Hi @thstart ! This is very strange, I don't think it's related to permissions. Do you see the bucket name written in the addons/<bucket>.yml file?
yes, I changed the name to MyBucket, but here is the yaml file generated from copilot :

Parameters:
  App:
    Type: String
    Description: Your application's name.
  Env:
    Type: String
    Description: The environment name your service, job, or workflow is being deployed to.
  Name:
    Type: String
    Description: The name of the service, job, or workflow being deployed.
Resources:
  MyBucket:
    Metadata:
      'aws:copilot:description': 'An Amazon S3 bucket to store and retrieve objects for MyBucket'
    Type: AWS::S3::Bucket
    DeletionPolicy: Retain
    Properties:
      AccessControl: Private
      BucketEncryption:
        ServerSideEncryptionConfiguration:
        - ServerSideEncryptionByDefault:
            SSEAlgorithm: AES256
      BucketName: !Sub '${App}-${Env}-${Name}-MyBucket'
      PublicAccessBlockConfiguration:
        BlockPublicAcls: true
        BlockPublicPolicy: true

  MyBucketBucketPolicy:
    Metadata:
      'aws:copilot:description': 'A bucket policy to deny unencrypted access to the bucket and its contents'
    Type: AWS::S3::BucketPolicy
    DeletionPolicy: Retain
    Properties:
      PolicyDocument:
        Version: 2012-10-17
        Statement:
          - Sid: ForceHTTPS
            Effect: Deny
            Principal: '*'
            Action: 's3:*'
            Resource: 
              - !Sub ${ MyBucket.Arn}/*
              - !Sub ${ MyBucket.Arn}
            Condition: 
              Bool:
                "aws:SecureTransport": false
      Bucket: !Ref MyBucket

  MyBucketAccessPolicy:
    Metadata:
      'aws:copilot:description': 'An IAM ManagedPolicy for your service to access the MyBucket bucket'
    Type: AWS::IAM::ManagedPolicy
    Properties:
      Description: !Sub
        - Grants CRUD access to the S3 bucket ${Bucket}
        - { Bucket: !Ref MyBucket }
      PolicyDocument:
        Version: 2012-10-17
        Statement:
          - Sid: S3ObjectActions
            Effect: Allow
            Action:
              - s3:GetObject
              - s3:PutObject
              - s3:PutObjectACL
              - s3:PutObjectTagging
              - s3:DeleteObject
              - s3:RestoreObject
            Resource: !Sub ${ MyBucket.Arn}/*
          - Sid: S3ListAction
            Effect: Allow
            Action: s3:ListBucket
            Resource: !Sub ${ MyBucket.Arn}

Outputs:
  MyBucketName:
    Description: "The name of a user-defined bucket."
    Value: !Ref MyBucket
  MyBucketAccessPolicy:
    Description: "The IAM::ManagedPolicy to attach to the task role"
    Value: !Ref MyBucketAccessPolicy

Hi @thstart, does a bucket with that name already exist in your account? That could be a reason for the failure. Can you check the cloudformation outputs for the addons stack?

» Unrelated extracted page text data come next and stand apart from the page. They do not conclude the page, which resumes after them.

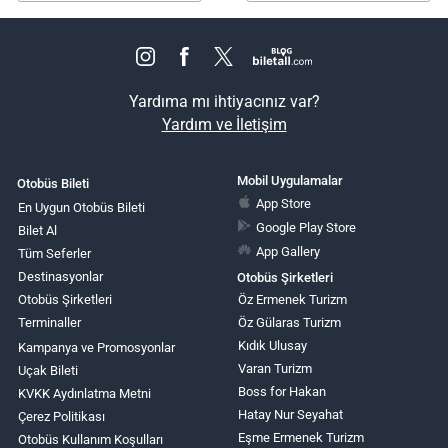
Yardıma mı ihtiyacınız var?
Yardım ve İletişim
Mobil Uygulamalar
Otobüs Bileti
App Store
En Uygun Otobüs Bileti
Google Play Store
Bilet Al
App Gallery
Tüm Seferler
Destinasyonlar
Otobüs Şirketleri
Otobüs Şirketleri
Öz Ermenek Turizm
Terminaller
Öz Gülaras Turizm
Kıdık Ulusay
Kampanya ve Promosyonlar
Varan Turizm
Uçak Bileti
Boss for Hakan
KVKK Aydınlatma Metni
Hatay Nur Seyahat
Çerez Politikası
Eşme Ermenek Turizm
Otobüs Kullanım Koşulları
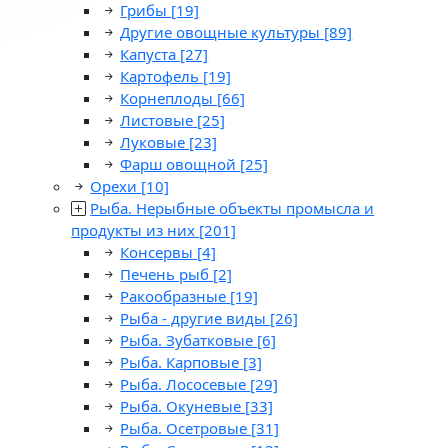
Грибы
[19]
Другие овощные культуры
[89]
Капуста
[27]
Картофель
[19]
Корнеплоды
[66]
Листовые
[25]
Луковые
[23]
Фарш овощной
[25]
Орехи
[10]
Рыба. Нерыбные объекты промысла и
продукты из них
[201]
Консервы
[4]
Печень рыб
[2]
Ракообразные
[19]
Рыба - другие виды
[26]
Рыба. Зубатковые
[6]
Рыба. Карповые
[3]
Рыба. Лососевые
[29]
Рыба. Окуневые
[33]
Рыба. Осетровые
[31]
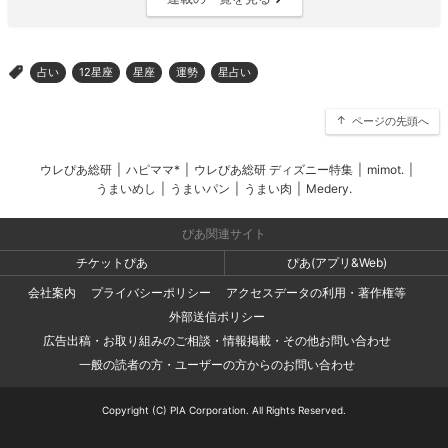
占い
12星座
星座
運勢
星占い
>
ページの先頭へ
ウレぴあ総研
|
ハピママ*
|
ウレぴあ総研 ディズニー特集
|
mimot.
|
うまいめし
|
うまいパン
|
うまい肉
|
Medery.
ぴあ関連サイト
チケットぴあ
ぴあ(アプリ&Web)
会社案内
プライバシーポリシー
アクセスデータの利用・著作権等
外部送信ポリシー
広告出稿・お取り組みのご相談・情報掲載・その他お問い合わせ
一般の読者の方・ユーザーの方からのお問い合わせ
Copyright (C) PIA Corporation. All Rights Reserved.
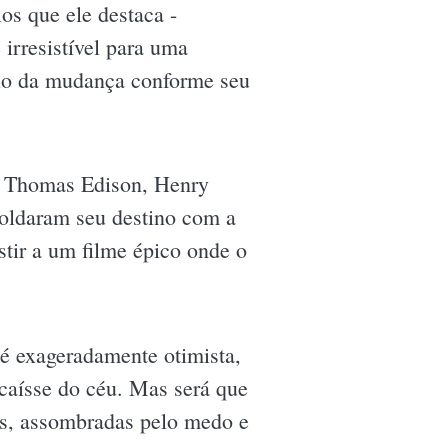
os que ele destaca -
irresistível para uma
epio da mudança conforme seu
mo Thomas Edison, Henry
moldaram seu destino com a
stir a um filme épico onde o
 é exageradamente otimista,
caísse do céu. Mas será que
as, assombradas pelo medo e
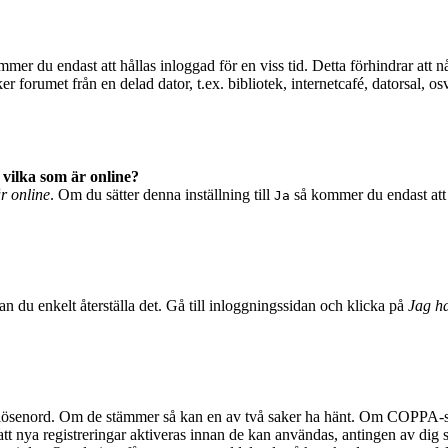
mer du endast att hållas inloggad för en viss tid. Detta förhindrar att n
 forumet från en delad dator, t.ex. bibliotek, internetcafé, datorsal, o
 vilka som är online?
är online
. Om du sätter denna inställning till
så kommer du endast att 
Ja
n du enkelt återställa det. Gå till inloggningssidan och klicka på
Jag ha
 lösenord. Om de stämmer så kan en av två saker ha hänt. Om COPPA-stö
 att nya registreringar aktiveras innan de kan användas, antingen av dig 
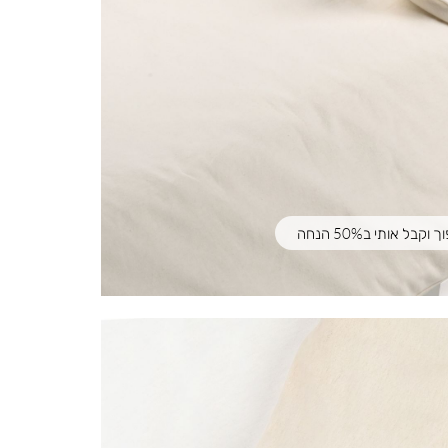
וקבל אותי ב50% הנחה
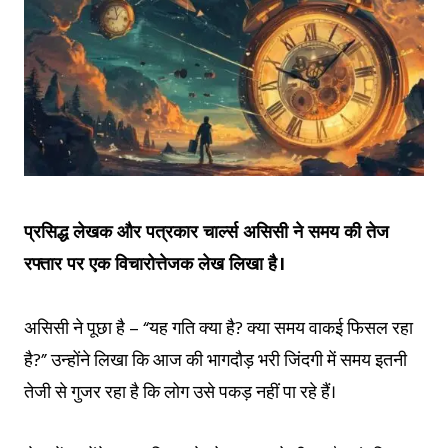
प्रसिद्ध लेखक और पत्रकार चार्ल्स असिसी ने समय की तेज
रफ्तार पर एक विचारोत्तेजक लेख लिखा है।
असिसी ने पूछा है – “यह गति क्या है? क्या समय वाकई फिसल रहा
है?” उन्होंने लिखा कि आज की भागदौड़ भरी जिंदगी में समय इतनी
तेजी से गुजर रहा है कि लोग उसे पकड़ नहीं पा रहे हैं।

Currently, the deletion policy is set by default to Retain for S3 buckets but it looks like in our next release we'll remove that, so buckets will be freely torn down on service deletion.

Yes, that was the cause - I investigated after many experiments ;)

Now I have the next task - how to transfer the files from S3 to EFS?
Are there an automatic script to handle all permissions, etc?